# [EXERCISE DIRECTIONS]
Lines with the word "CONTACT" in them must be copied from the records below.
──────── RECORD EXTRACTS
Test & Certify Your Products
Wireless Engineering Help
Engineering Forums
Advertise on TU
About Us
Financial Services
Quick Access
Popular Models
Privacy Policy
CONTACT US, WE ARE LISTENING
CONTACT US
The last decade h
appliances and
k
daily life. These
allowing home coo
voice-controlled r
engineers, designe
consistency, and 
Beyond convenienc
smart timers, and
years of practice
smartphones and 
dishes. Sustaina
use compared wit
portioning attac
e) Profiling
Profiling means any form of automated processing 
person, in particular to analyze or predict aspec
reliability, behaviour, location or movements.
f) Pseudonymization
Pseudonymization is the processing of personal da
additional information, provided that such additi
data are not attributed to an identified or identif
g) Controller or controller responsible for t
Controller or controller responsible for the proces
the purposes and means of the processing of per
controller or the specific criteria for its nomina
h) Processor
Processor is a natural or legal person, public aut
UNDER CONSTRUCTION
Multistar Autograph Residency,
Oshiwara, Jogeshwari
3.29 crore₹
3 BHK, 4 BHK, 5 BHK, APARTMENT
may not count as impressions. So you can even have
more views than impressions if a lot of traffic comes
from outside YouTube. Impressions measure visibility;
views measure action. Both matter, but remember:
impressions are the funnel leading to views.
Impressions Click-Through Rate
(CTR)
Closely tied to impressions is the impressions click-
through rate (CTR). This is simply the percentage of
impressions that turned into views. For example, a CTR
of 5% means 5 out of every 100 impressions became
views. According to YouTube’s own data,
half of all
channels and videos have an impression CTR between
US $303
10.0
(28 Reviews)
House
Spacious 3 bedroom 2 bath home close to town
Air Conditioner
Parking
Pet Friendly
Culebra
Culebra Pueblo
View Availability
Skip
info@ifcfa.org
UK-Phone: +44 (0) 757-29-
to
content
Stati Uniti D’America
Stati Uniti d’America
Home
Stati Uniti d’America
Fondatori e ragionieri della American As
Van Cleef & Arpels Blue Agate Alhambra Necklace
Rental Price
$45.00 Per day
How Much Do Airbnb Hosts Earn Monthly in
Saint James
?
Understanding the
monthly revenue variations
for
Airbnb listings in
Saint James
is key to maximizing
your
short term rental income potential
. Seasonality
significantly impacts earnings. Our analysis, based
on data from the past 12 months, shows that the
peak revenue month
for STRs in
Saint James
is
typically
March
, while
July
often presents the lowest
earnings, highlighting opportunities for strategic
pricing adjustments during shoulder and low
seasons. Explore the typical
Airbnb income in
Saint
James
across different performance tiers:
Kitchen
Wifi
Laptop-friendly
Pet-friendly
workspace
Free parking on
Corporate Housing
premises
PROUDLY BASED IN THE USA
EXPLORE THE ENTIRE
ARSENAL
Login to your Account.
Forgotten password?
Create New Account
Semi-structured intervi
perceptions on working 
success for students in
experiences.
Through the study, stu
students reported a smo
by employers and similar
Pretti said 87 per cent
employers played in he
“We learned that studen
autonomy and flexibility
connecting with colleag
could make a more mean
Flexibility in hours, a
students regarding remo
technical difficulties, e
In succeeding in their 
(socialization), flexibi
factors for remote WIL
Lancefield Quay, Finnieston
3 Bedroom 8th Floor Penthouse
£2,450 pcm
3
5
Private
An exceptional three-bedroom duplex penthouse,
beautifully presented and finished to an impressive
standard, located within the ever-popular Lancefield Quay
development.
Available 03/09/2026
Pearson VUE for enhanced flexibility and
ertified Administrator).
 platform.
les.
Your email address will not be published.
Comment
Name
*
────────────────
# [ANSWER SPACE]
CONTACT US, WE ARE LISTENING
CONTACT US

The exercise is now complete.